For the areas I wasn’t familiar with like web development, I found success in hosting this website on Digital Ocean and creating it as a Flask app. DO directly syncs with the GitHub repository I made this website in and makes deploying the app easy. You may be asking yourself, like I did, “Why did you choose SQLite over DuckDB?” The answer is that I was running into package dependency errors with a DuckDB database that weren’t worth the millisecond loading speed difference between it and SQLite, causing data sync issues. An older database instance would bulldoze the new data with a cached state on auto-refreshes making my data appear out of sync. This was my first time trying to use DuckDB for something enterprise-ish instead of a personal project and I was left slightly disappointed by it. If I wasn’t rushing to get this website out (the portal window closes in 4 days!) I would’ve spent more time investigating. And for the math-leaning folks reading this, my TVS model is currently sitting around a .73 AUC, with hopes that future data can improve this. Through completing this project, I’m learning why people don’t do SQL-first development when building websites. I have a much more profound respect for front-end engineers than before.
Future Projects
In a haste to release this site before the transfer portal window closes, I’ve focused on the math, models, and data collection. Later on, I’d like to include more UI features such as coach behavior tracking and recruit patterns. Do strong recruiting pipelines carry over with coaches or persist through hiring and firing cycles? What coach could be dropped into a situation perceived as completely foreign to them (no staff connections or geographic ties) and succeed? Assigning grades to coaches is on the roadmap. The whole coaching aspect of the website is something I’ll work on in the coming months. Along with this will be a never-ending cycle of data collection and correction. All of the data is in there, I just am having trouble with the front-end UI. The front page and ‘explorer’ tabs work better than the individual player pages, and I need to finish building it out. I’m still brainstorming the best ways to show different player stats over time. To export any data, use the ‘Explorer’ tab. I’ve also built areas for injuries and awards, but haven’t imported that data yet.
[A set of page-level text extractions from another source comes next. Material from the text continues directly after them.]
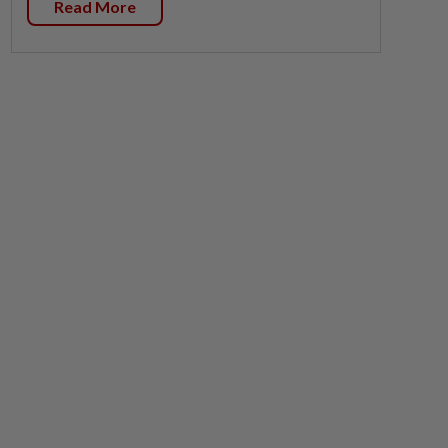
Read More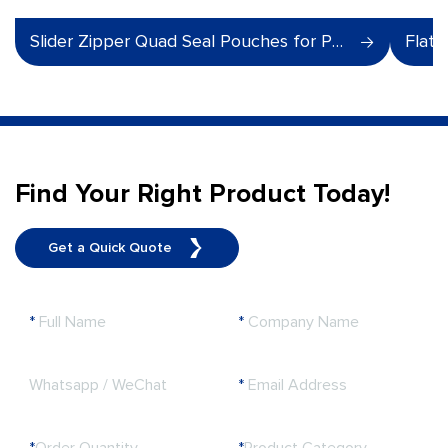
Slider Zipper Quad Seal Pouches for Pet Food
Flat 
Find Your Right Product Today!
Get a Quick Quote
*
Full Name
*
Company Name
Whatsapp / WeChat
*
Email Address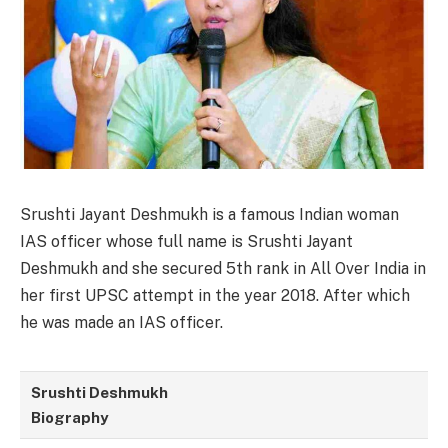
Srushti Jayant Deshmukh is a famous Indian woman
IAS officer whose full name is Srushti Jayant
Deshmukh and she secured 5th rank in All Over India in
her first UPSC attempt in the year 2018. After which
he was made an IAS officer.
Srushti Deshmukh
Biography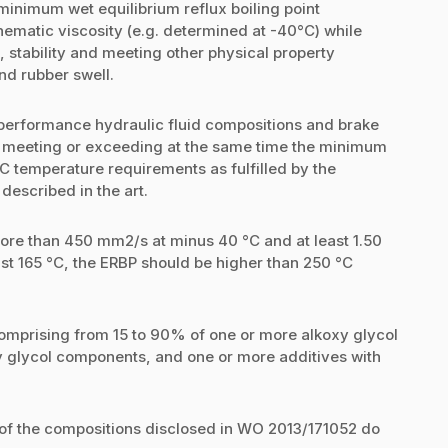
 minimum wet equilibrium reflux boiling point
matic viscosity (e.g. determined at -40°C) while
 stability and meeting other physical property
nd rubber swell.
performance hydraulic fluid compositions and brake
le meeting or exceeding at the same time the minimum
 temperature requirements as fulfilled by the
described in the art.
ore than 450 mm2/s at minus 40 °C and at least 1.50
t 165 °C, the ERBP should be higher than 250 °C
omprising from 15 to 90% of one or more alkoxy glycol
y glycol components, and one or more additives with
s of the compositions disclosed in WO 2013/171052 do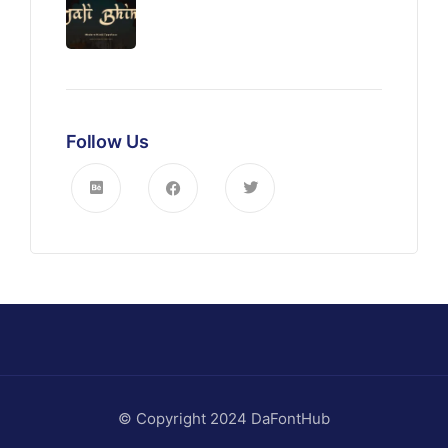
Follow Us
© Copyright 2024 DaFontHub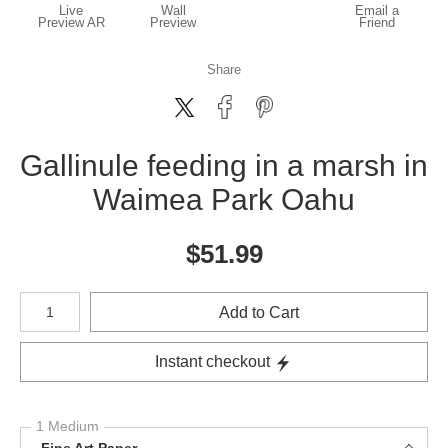
Live
Wall
Email a
Preview AR
Preview
Friend
Share
Gallinule feeding in a marsh in
Waimea Park Oahu
$
51.99
Number of product units
Add to Cart
Instant checkout
1 Medium
Fine Art Paper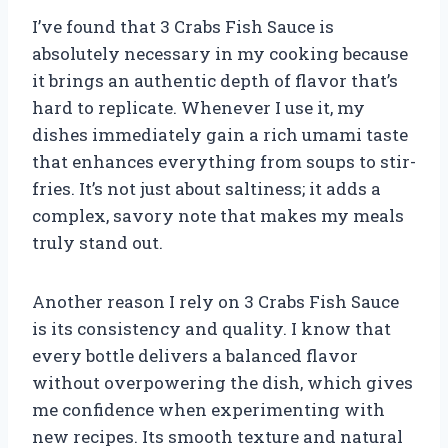
I’ve found that 3 Crabs Fish Sauce is
absolutely necessary in my cooking because
it brings an authentic depth of flavor that’s
hard to replicate. Whenever I use it, my
dishes immediately gain a rich umami taste
that enhances everything from soups to stir-
fries. It’s not just about saltiness; it adds a
complex, savory note that makes my meals
truly stand out.
Another reason I rely on 3 Crabs Fish Sauce
is its consistency and quality. I know that
every bottle delivers a balanced flavor
without overpowering the dish, which gives
me confidence when experimenting with
new recipes. Its smooth texture and natural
The search bar continues to be a puzzle I can’t crack (players listed as in the portal who are already committed, font mix-ups) but it functions well enough for now. Individual player slugs are easy to interpret if you want to bypass it.
I think this site can serve as an information source for college football staffs a) looking for new players or b) seeking information on how their competitors strategize in the transfer portal and recruiting markets. This is still a work in progress, but I started collecting class of 2026 commitment data as well for each team:
Feel free to check it out here, and let me know what you think. I’d love to hear any and all thoughts on this.
Release Notes: Wednesday January 14th, 2026
Thanks everyone for all of your feedback! I went ahead and made some changes based on it.
Added a (Beta) next to the “NIL Value History” graph to emphasize how it’s still a work in progress.
All service academy players now show as 0 TVS.
I was running into an app error due to my API data refresh for the site’s daily transfers messing with manual overrides I have to correct data on the backend. I resolved these with a new staging table in SQLite.
Removed reds from values to reduce negative connotation(s).